On ne dira jamais assez ce que l’immense cuisinier Paul Bocuse, mort samedi à presque 92 ans, a apporté à la France. Non seulement à son image, mais aussi à son économie, en particulier en région Rhône-Alpes où il avait quasiment le statut de demi-dieu… 

 

 

 

 

 

 

 

 

 

Car comment qualifier autrement l’estime, le respect, et même,  pourquoi ne pas le dire ? l’amour que lui portaient non seulement ses confrères cuisiniers, mais aussi tout ce que le microcosme politico-économique un tant soit peu initié ?

Son portrait en grand qui orne, dans une attitude si familière, un pignon de Lyon, témoigne de l’admiration populaire qu’il suscitait.

Trois étoiles depuis plus de 50 ans !

Fils et petit-fils de cuisiniers, il est vrai, Paul Bocuse était entré en apprentissage à 16 ans chez la Mère Brazier à Lyon, puis chez Fernand Point, à Vienne (Isère), deux noms parmi d’autres qui ont écrit l’histoire de la cuisine française.

Il obtint sa première étoile Michelin en 1958, la deuxième deux ans plus tard, sa troisième en 1965…

Entre-temps, il aura décroché le titre de Meilleur ouvrier de France en 1961 et transformé l’auberge familiale, à Collonges au Mont d’Or (photo ci-dessous), en temple de la gastronomie.

Il sera aussi le premier cuisinier décoré de trois « macarons » par le célèbre guide rouge pendant 50 ans consécutifs!

Il est sans doute impossible de chiffrer la contribution exceptionnelle de la « marque » Paul Bocuse a apporté, à la région lyonnaise en particulier, en France mais partout dans le monde, en fait.
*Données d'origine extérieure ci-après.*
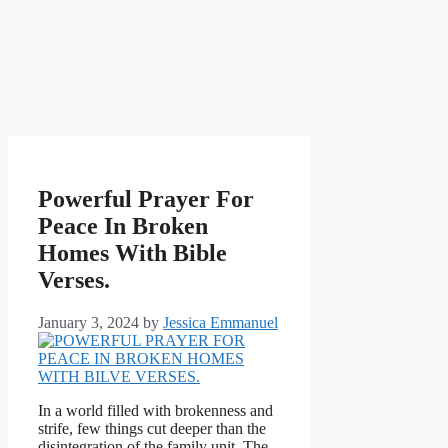
Powerful Prayer For
Peace In Broken
Homes With Bible
Verses.
January 3, 2024
by
Jessica Emmanuel
In a world filled with brokenness and
strife, few things cut deeper than the
disintegration of the family unit. The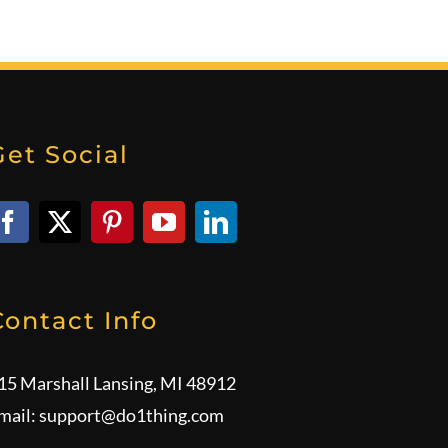
Get Social
Contact Info
15 Marshall Lansing, MI 48912
mail:
support@do1thing.com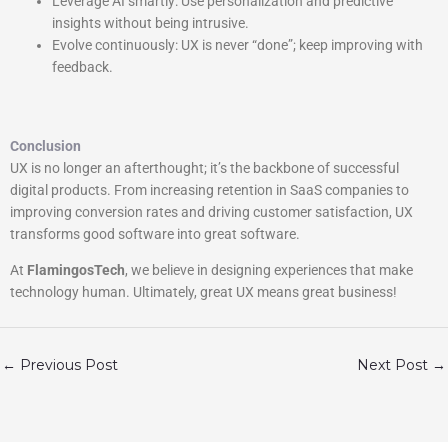
Leverage AI smartly: Use personalization and predictive
insights without being intrusive.
Evolve continuously: UX is never “done”; keep improving with
feedback.
Conclusion
UX is no longer an afterthought; it’s the backbone of successful
digital products. From increasing retention in SaaS companies to
improving conversion rates and driving customer satisfaction, UX
transforms good software into great software.
At
FlamingosTech
, we believe in designing experiences that make
technology human. Ultimately, great UX means great business!
←
Previous Post
Next Post
→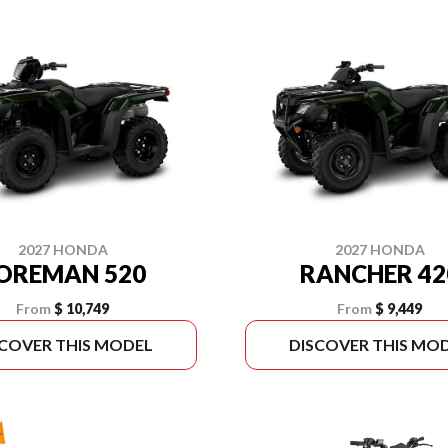
2027 HONDA
2027 HONDA
OREMAN 520
RANCHER 42
From
$ 10,749
From
$ 9,449
SCOVER THIS MODEL
DISCOVER THIS MO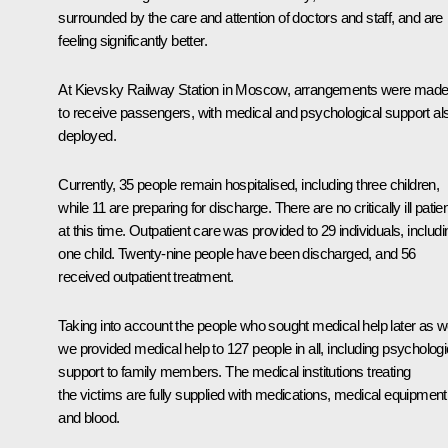
surrounded by the care and attention of doctors and staff, and are
feeling significantly better.
At Kievsky Railway Station in Moscow, arrangements were mad
to receive passengers, with medical and psychological support al
deployed.
Currently, 35 people remain hospitalised, including three children,
while 11 are preparing for discharge. There are no critically ill patie
at this time. Outpatient care was provided to 29 individuals, includi
one child. Twenty-nine people have been discharged, and 56
received outpatient treatment.
Taking into account the people who sought medical help later as we
we provided medical help to 127 people in all, including psychologi
support to family members. The medical institutions treating
the victims are fully supplied with medications, medical equipment
and blood.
Des centaines de millions d’euros de retombées, probablement.

Parce qu’on affluera du monde entier pour savourer sa poularde demi-deuil, son gratin d’écrevisses, son loup en croûte feuilletée, sauce Choron. Ou bien encore, créée à l’occasion de la remise au cuisinier de la Légion d’honneur par le président Valéry Giscard d’Estaing en 1975, sa soupe aux truffes noires, servie dans un présentoir recouvert d’un dôme en croûte de pâte feuilletée.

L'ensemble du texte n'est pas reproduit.